- _WORK REQUIRED_:
Each record that comes next should be output exactly; pictures do not belong in the copy.

Dataset entries:
■ ■ ■ ■
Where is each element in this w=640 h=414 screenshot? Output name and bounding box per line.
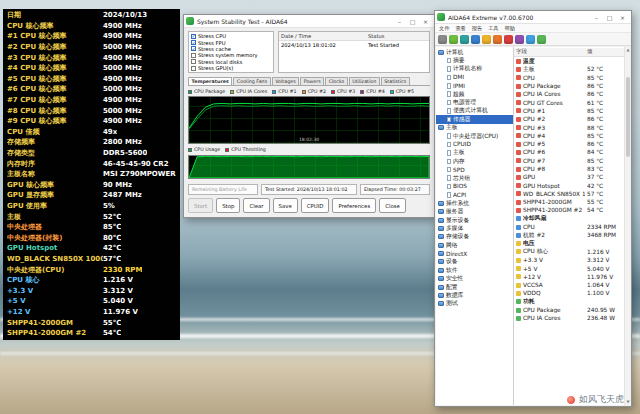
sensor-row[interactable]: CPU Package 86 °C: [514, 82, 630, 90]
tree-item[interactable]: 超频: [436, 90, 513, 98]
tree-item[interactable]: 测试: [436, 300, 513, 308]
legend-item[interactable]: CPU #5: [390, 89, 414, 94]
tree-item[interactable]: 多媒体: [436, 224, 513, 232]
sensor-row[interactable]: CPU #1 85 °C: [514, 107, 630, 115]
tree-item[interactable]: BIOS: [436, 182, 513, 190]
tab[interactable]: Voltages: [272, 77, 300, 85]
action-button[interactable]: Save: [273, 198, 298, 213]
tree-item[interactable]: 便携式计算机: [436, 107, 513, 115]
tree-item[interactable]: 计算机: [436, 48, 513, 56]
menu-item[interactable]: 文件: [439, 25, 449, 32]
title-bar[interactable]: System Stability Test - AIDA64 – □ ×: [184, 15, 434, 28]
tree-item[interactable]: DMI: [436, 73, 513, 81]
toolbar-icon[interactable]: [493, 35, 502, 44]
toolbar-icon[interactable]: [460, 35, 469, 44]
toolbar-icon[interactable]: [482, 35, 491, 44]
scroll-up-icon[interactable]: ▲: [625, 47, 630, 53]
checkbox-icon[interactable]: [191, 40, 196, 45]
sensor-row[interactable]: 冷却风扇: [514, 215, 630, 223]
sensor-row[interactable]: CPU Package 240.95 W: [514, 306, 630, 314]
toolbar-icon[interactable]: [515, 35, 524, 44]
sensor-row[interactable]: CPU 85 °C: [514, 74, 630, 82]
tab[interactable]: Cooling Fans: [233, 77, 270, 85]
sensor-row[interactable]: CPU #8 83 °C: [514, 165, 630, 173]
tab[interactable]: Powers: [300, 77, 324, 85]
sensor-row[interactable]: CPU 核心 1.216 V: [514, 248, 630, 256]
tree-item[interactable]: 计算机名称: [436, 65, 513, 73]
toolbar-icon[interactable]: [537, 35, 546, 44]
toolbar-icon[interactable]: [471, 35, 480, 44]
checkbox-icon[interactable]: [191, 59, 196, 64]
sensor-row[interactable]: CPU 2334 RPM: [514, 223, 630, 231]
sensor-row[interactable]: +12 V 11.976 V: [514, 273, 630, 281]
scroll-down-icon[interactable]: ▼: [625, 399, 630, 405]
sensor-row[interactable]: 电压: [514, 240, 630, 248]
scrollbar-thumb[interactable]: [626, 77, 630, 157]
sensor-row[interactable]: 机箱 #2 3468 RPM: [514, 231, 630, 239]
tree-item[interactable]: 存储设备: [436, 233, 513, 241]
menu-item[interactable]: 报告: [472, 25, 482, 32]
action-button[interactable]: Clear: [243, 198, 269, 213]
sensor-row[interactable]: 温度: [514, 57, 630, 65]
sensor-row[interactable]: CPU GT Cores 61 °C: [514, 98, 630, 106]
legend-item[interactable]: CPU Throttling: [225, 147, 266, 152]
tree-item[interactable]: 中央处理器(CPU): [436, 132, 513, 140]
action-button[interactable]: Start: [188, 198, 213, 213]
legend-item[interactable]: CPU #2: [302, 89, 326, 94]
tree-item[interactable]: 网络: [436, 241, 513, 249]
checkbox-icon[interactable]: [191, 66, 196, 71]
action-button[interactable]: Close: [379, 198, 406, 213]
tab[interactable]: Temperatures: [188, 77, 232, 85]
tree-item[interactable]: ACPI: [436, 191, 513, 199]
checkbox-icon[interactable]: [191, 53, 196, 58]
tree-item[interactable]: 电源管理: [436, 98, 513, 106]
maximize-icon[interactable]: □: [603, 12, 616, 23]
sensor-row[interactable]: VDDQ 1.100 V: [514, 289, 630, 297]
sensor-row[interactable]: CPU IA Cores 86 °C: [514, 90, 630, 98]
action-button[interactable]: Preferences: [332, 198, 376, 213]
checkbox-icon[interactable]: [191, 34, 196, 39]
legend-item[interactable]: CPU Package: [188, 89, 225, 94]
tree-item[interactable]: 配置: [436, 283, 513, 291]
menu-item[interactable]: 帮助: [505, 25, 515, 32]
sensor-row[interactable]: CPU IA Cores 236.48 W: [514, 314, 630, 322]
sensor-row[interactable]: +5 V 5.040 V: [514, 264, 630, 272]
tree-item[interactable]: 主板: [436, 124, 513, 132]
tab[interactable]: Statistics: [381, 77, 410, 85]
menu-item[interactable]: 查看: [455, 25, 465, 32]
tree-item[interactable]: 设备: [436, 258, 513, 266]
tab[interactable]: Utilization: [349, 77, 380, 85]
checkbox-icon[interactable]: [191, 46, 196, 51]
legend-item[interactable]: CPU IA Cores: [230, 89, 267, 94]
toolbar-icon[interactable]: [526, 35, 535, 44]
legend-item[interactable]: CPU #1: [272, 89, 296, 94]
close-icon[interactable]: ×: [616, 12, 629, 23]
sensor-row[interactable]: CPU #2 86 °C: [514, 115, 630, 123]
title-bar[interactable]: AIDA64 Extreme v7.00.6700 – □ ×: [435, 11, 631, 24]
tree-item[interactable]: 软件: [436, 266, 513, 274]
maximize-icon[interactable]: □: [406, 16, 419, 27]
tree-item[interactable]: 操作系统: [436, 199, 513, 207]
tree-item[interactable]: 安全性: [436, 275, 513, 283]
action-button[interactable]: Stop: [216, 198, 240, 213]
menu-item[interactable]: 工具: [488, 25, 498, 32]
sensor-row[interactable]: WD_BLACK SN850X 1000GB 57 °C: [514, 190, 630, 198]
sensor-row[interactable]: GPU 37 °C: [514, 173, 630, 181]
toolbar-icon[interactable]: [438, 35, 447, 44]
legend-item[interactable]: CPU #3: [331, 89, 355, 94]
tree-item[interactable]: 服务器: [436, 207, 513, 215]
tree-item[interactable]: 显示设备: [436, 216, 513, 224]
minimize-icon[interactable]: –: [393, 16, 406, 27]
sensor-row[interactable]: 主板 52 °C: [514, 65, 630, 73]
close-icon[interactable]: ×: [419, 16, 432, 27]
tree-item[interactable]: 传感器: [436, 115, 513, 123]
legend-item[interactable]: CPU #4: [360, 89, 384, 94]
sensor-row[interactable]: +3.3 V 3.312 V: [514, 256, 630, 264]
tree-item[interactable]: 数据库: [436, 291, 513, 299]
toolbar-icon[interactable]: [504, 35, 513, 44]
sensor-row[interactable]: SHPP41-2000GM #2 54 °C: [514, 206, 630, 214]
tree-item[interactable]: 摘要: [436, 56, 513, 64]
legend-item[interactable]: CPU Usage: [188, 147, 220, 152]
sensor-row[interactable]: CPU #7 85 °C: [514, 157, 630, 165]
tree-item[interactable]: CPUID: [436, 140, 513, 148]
■ ■ ■ ■
- _OUTPUT FOR THIS EXERCISE_:
Where is each element in this w=640 h=414 screenshot? Output name and bounding box per line.
sensor-row[interactable]: CPU Package 86 °C: [514, 82, 630, 90]
tree-item[interactable]: 超频: [436, 90, 513, 98]
tree-item[interactable]: 测试: [436, 300, 513, 308]
legend-item[interactable]: CPU #5: [390, 89, 414, 94]
tree-item[interactable]: 多媒体: [436, 224, 513, 232]
sensor-row[interactable]: CPU #1 85 °C: [514, 107, 630, 115]
tree-item[interactable]: BIOS: [436, 182, 513, 190]
tab[interactable]: Voltages: [272, 77, 300, 85]
action-button[interactable]: Save: [273, 198, 298, 213]
tree-item[interactable]: 便携式计算机: [436, 107, 513, 115]
tree-item[interactable]: 计算机: [436, 48, 513, 56]
menu-item[interactable]: 文件: [439, 25, 449, 32]
title-bar[interactable]: System Stability Test - AIDA64 – □ ×: [184, 15, 434, 28]
tree-item[interactable]: DMI: [436, 73, 513, 81]
toolbar-icon[interactable]: [493, 35, 502, 44]
toolbar-icon[interactable]: [460, 35, 469, 44]
toolbar-icon[interactable]: [482, 35, 491, 44]
scroll-up-icon[interactable]: ▲: [625, 47, 630, 53]
checkbox-icon[interactable]: [191, 40, 196, 45]
sensor-row[interactable]: 冷却风扇: [514, 215, 630, 223]
sensor-row[interactable]: CPU Package 240.95 W: [514, 306, 630, 314]
toolbar-icon[interactable]: [515, 35, 524, 44]
sensor-row[interactable]: CPU 85 °C: [514, 74, 630, 82]
tab[interactable]: Cooling Fans: [233, 77, 270, 85]
sensor-row[interactable]: CPU #8 83 °C: [514, 165, 630, 173]
tab[interactable]: Powers: [300, 77, 324, 85]
sensor-row[interactable]: CPU 核心 1.216 V: [514, 248, 630, 256]
tree-item[interactable]: 计算机名称: [436, 65, 513, 73]
toolbar-icon[interactable]: [537, 35, 546, 44]
toolbar-icon[interactable]: [471, 35, 480, 44]
checkbox-icon[interactable]: [191, 59, 196, 64]
sensor-row[interactable]: CPU 2334 RPM: [514, 223, 630, 231]
sensor-row[interactable]: +12 V 11.976 V: [514, 273, 630, 281]
scroll-down-icon[interactable]: ▼: [625, 399, 630, 405]
sensor-row[interactable]: 电压: [514, 240, 630, 248]
scrollbar-thumb[interactable]: [626, 77, 630, 157]
sensor-row[interactable]: 机箱 #2 3468 RPM: [514, 231, 630, 239]
tree-item[interactable]: 存储设备: [436, 233, 513, 241]
menu-item[interactable]: 报告: [472, 25, 482, 32]
action-button[interactable]: Clear: [243, 198, 269, 213]
sensor-row[interactable]: 温度: [514, 57, 630, 65]
sensor-row[interactable]: CPU GT Cores 61 °C: [514, 98, 630, 106]
legend-item[interactable]: CPU Throttling: [225, 147, 266, 152]
tree-item[interactable]: 中央处理器(CPU): [436, 132, 513, 140]
action-button[interactable]: Start: [188, 198, 213, 213]
legend-item[interactable]: CPU #2: [302, 89, 326, 94]
tree-item[interactable]: 网络: [436, 241, 513, 249]
checkbox-icon[interactable]: [191, 66, 196, 71]
action-button[interactable]: Close: [379, 198, 406, 213]
tab[interactable]: Temperatures: [188, 77, 232, 85]
tree-item[interactable]: ACPI: [436, 191, 513, 199]
checkbox-icon[interactable]: [191, 53, 196, 58]
tree-item[interactable]: 电源管理: [436, 98, 513, 106]
maximize-icon[interactable]: □: [603, 12, 616, 23]
sensor-row[interactable]: VDDQ 1.100 V: [514, 289, 630, 297]
sensor-row[interactable]: CPU IA Cores 86 °C: [514, 90, 630, 98]
action-button[interactable]: Preferences: [332, 198, 376, 213]
checkbox-icon[interactable]: [191, 34, 196, 39]
legend-item[interactable]: CPU Package: [188, 89, 225, 94]
tree-item[interactable]: 配置: [436, 283, 513, 291]
menu-item[interactable]: 帮助: [505, 25, 515, 32]
sensor-row[interactable]: CPU IA Cores 236.48 W: [514, 314, 630, 322]
sensor-row[interactable]: +5 V 5.040 V: [514, 264, 630, 272]
tree-item[interactable]: 主板: [436, 124, 513, 132]
tab[interactable]: Statistics: [381, 77, 410, 85]
menu-item[interactable]: 查看: [455, 25, 465, 32]
tree-item[interactable]: 设备: [436, 258, 513, 266]
tab[interactable]: Utilization: [349, 77, 380, 85]
checkbox-icon[interactable]: [191, 46, 196, 51]
legend-item[interactable]: CPU IA Cores: [230, 89, 267, 94]
toolbar-icon[interactable]: [526, 35, 535, 44]
legend-item[interactable]: CPU #1: [272, 89, 296, 94]
close-icon[interactable]: ×: [616, 12, 629, 23]
sensor-row[interactable]: CPU #2 86 °C: [514, 115, 630, 123]
title-bar[interactable]: AIDA64 Extreme v7.00.6700 – □ ×: [435, 11, 631, 24]
tree-item[interactable]: 软件: [436, 266, 513, 274]
maximize-icon[interactable]: □: [406, 16, 419, 27]
tree-item[interactable]: 操作系统: [436, 199, 513, 207]
tree-item[interactable]: 安全性: [436, 275, 513, 283]
action-button[interactable]: Stop: [216, 198, 240, 213]
menu-item[interactable]: 工具: [488, 25, 498, 32]
sensor-row[interactable]: WD_BLACK SN850X 1000GB 57 °C: [514, 190, 630, 198]
sensor-row[interactable]: GPU 37 °C: [514, 173, 630, 181]
toolbar-icon[interactable]: [438, 35, 447, 44]
legend-item[interactable]: CPU #3: [331, 89, 355, 94]
tree-item[interactable]: 服务器: [436, 207, 513, 215]
tree-item[interactable]: 显示设备: [436, 216, 513, 224]
minimize-icon[interactable]: –: [393, 16, 406, 27]
sensor-row[interactable]: 主板 52 °C: [514, 65, 630, 73]
close-icon[interactable]: ×: [419, 16, 432, 27]
tree-item[interactable]: 传感器: [436, 115, 513, 123]
legend-item[interactable]: CPU #4: [360, 89, 384, 94]
sensor-row[interactable]: +3.3 V 3.312 V: [514, 256, 630, 264]
tree-item[interactable]: 数据库: [436, 291, 513, 299]
toolbar-icon[interactable]: [504, 35, 513, 44]
sensor-row[interactable]: SHPP41-2000GM #2 54 °C: [514, 206, 630, 214]
tree-item[interactable]: 摘要: [436, 56, 513, 64]
legend-item[interactable]: CPU Usage: [188, 147, 220, 152]
sensor-row[interactable]: CPU #7 85 °C: [514, 157, 630, 165]
tree-item[interactable]: CPUID: [436, 140, 513, 148]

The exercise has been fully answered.